The borough was granted a coat of arms by the College of Arms on 28 February 1903. The blazon was:
Gules within a cross voided or a crozier in pale of the last in the first quarter a winged bull statant in the second a lion rampant reguardant both argent in the third a sword point downwards proper pomel and hilt gold between two boars' heads couped at the neck of the third and in the fourth a stag's head caboshed of the second.
The winged bull is the symbol of St Luke, patron saint of Chelsea (St Luke's parish church is just off the King's Road). The other emblems referred to various holders of the manor over the centuries: the crozier for Westminster Abbey, the lion for Earl Cadogan (first mayor of the borough), the boars' heads and sword for the Sloane family and the stag's head for the Stanley family.

The motto was Nisi dominus frustra or "It is vain without the Lord".

The fourfold division of the shield was a design favoured by Albert Woods, Garter King of Arms for municipal grants: other examples in London included those of the metropolitan boroughs of Bermondsey, Camberwell, Islington, Kensington and Southwark.
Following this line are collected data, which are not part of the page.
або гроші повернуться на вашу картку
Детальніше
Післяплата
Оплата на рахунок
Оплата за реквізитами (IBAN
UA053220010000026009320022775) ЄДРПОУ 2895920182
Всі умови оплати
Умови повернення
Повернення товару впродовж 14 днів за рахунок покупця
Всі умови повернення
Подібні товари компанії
The arms can still be seen, in full colour (but without the motto), on a lamp post on Chelsea Bridge. Another bears the arms of the former Borough of Battersea, at the bridge's other end.

==Politics==

A map showing the wards of Chelsea Metropolitan Borough as they appeared in 1916.

Under the Metropolis Management Act 1855 any parish that exceeded 2,000 ratepayers was to be divided into wards; as such the incorporated vestry of St Luke Chelsea was divided into four wards (electing vestrymen): No. 1 or Stanley (9), No. 2 or Church (18), No. 3 or Hans Town (21) and No. 4 or Royal Hospital (12).
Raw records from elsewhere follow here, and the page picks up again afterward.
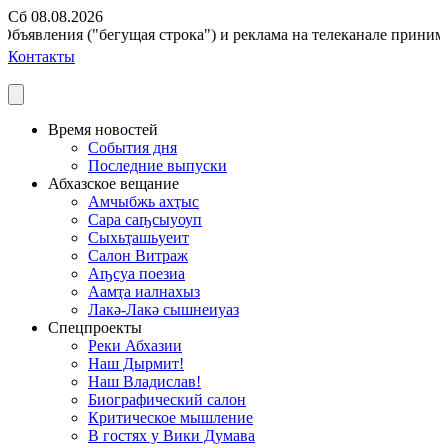
Сб 08.08.2026
Объявления ("бегущая строка") и реклама на телеканале принимают
Контакты
Время новостей
События дня
Последние выпуски
Абхазское вещание
Амчыбжь ахҭыс
Сара саҧсыуоуп
Сыхьҭашьуеит
Салон Витраж
Аҧсуа поезиа
Аамҭа иалнахыз
Лакә-Лакә сышнеиуаз
Спецпроекты
Реки Абхазии
Наш Дырмит!
Наш Владислав!
Биографический салон
Критическое мышление
В гостях у Вики Думава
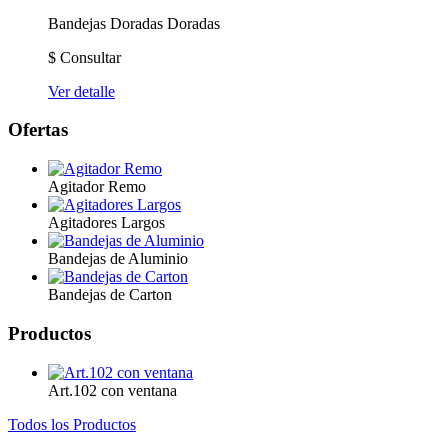
Bandejas Doradas
Doradas
$
Consultar
Ver detalle
Ofertas
Agitador Remo
Agitadores Largos
Bandejas de Aluminio
Bandejas de Carton
Productos
Art.102 con ventana
Todos los Productos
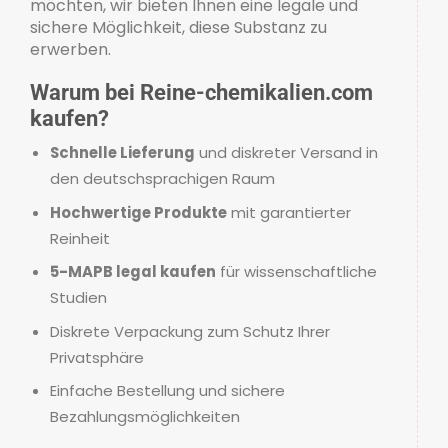
möchten, wir bieten Ihnen eine legale und
sichere Möglichkeit, diese Substanz zu
erwerben.
Warum bei Reine-chemikalien.com
kaufen?
Schnelle Lieferung
und diskreter Versand in
den deutschsprachigen Raum
Hochwertige Produkte
mit garantierter
Reinheit
5-MAPB legal kaufen
für wissenschaftliche
Studien
Diskrete Verpackung zum Schutz Ihrer
Privatsphäre
Einfache Bestellung und sichere
Bezahlungsmöglichkeiten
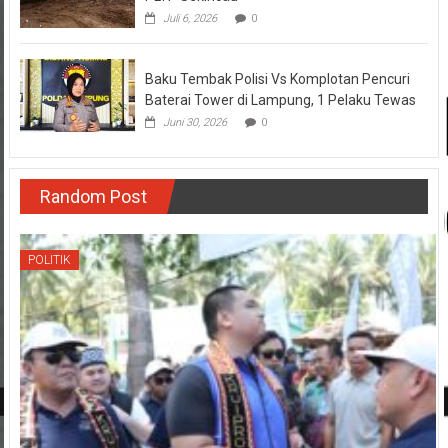
Baku Tembak Polisi Vs Komplotan Pencuri
Baterai Tower di Lampung, 1 Pelaku Tewas
Juni 30, 2026
0
Random Post
POLITIK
In 1894 as its population had increased the incorporated vestry was re-divided into five wards (electing vestrymen): Stanley (12), Church & Cheyne (15), Hans Town (12), Royal Hospital (9) and Kensal Town (12).

The metropolitan borough was also divided into five wards for elections: Cheyne, Church, Hans Town, Royal Hospital and Stanley.

===Borough council===
The borough council was controlled by the Municipal Reform Party, which was allied to the Conservative Party, from its creation until 1949. In that year, the "Municipal Reform" label was discarded, and the Conservative party governed the borough until the borough's abolition in 1965. Chelsea Town Hall, a neo-classical building containing frescos, remains in use. It is situated on King's Road, at the corner of Chelsea Manor Street.

===Parliament constituency===
For elections to parliament, the borough formed a single constituency. By 1950, the decline in population meant that the Chelsea constituency also included the Brompton area of the Metropolitan Borough of Kensington.